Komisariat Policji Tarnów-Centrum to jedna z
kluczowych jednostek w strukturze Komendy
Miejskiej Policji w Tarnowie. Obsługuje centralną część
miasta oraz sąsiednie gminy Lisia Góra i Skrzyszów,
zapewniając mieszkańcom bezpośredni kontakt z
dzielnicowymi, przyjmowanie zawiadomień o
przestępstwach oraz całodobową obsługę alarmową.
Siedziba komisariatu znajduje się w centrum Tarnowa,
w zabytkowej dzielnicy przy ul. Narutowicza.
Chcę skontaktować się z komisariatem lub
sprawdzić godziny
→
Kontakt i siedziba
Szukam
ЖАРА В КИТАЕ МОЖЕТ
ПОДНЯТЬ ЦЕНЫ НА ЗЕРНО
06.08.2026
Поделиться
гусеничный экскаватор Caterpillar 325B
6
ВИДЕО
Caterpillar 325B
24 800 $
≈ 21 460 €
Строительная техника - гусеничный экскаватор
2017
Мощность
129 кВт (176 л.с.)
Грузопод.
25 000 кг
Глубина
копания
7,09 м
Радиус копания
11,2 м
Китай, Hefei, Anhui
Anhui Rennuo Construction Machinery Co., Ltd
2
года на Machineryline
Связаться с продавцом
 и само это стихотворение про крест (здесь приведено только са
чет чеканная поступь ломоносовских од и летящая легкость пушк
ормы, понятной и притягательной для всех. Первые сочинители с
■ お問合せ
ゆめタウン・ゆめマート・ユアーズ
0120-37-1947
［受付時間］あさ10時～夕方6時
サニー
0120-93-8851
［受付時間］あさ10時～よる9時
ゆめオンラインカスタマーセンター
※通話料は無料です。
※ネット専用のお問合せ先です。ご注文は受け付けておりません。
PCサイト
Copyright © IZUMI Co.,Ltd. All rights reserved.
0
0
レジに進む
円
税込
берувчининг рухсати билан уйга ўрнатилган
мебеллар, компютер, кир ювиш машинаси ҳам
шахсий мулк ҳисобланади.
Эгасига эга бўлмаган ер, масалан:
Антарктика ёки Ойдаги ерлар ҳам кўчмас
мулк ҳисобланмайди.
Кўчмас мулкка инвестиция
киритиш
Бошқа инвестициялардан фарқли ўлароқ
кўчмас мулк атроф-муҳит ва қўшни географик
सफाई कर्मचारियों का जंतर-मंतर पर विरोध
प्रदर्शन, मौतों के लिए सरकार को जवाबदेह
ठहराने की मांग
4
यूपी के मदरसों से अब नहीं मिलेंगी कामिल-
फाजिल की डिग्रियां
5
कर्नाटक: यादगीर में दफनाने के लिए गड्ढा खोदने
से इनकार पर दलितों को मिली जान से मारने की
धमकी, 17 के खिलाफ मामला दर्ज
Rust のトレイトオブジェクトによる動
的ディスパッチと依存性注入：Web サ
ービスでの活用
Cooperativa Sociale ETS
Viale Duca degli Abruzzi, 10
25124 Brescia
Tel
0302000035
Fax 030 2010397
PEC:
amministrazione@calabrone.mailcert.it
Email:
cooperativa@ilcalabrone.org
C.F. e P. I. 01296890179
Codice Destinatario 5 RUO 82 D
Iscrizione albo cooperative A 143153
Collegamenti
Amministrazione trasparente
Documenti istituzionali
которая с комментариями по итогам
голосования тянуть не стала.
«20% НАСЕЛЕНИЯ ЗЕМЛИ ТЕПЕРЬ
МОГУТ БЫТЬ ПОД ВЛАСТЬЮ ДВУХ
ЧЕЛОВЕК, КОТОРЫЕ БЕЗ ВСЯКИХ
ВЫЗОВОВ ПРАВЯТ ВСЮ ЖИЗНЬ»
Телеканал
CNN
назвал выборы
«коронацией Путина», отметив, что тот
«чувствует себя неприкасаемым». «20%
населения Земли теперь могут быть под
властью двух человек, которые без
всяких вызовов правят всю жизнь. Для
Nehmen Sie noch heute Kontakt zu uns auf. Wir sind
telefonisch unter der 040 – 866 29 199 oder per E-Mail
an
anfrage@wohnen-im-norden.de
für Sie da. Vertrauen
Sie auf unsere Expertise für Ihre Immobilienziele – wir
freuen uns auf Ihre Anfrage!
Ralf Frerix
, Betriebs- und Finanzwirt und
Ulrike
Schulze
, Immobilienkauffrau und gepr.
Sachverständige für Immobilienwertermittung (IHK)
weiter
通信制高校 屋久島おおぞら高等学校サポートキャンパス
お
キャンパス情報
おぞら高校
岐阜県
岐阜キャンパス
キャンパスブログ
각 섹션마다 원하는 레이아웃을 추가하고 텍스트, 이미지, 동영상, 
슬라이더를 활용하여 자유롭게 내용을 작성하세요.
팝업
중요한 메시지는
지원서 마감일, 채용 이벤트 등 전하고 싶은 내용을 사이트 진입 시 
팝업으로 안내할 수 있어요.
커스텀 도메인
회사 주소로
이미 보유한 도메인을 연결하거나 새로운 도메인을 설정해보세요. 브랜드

-- -- --

## [ABOUT THIS EXERCISE]
All lines in the data above from the one with "से इनकार पर दलितों को मिली जान से मारने की" through the one with "Collegamenti" must be repeated exactly, and no others.

## [YOUR SOLUTION]
से इनकार पर दलितों को मिली जान से मारने की
धमकी, 17 के खिलाफ मामला दर्ज
Rust のトレイトオブジェクトによる動
的ディスパッチと依存性注入：Web サ
ービスでの活用
Cooperativa Sociale ETS
Viale Duca degli Abruzzi, 10
25124 Brescia
Tel
0302000035
Fax 030 2010397
PEC:
amministrazione@calabrone.mailcert.it
Email:
cooperativa@ilcalabrone.org
C.F. e P. I. 01296890179
Codice Destinatario 5 RUO 82 D
Iscrizione albo cooperative A 143153
Collegamenti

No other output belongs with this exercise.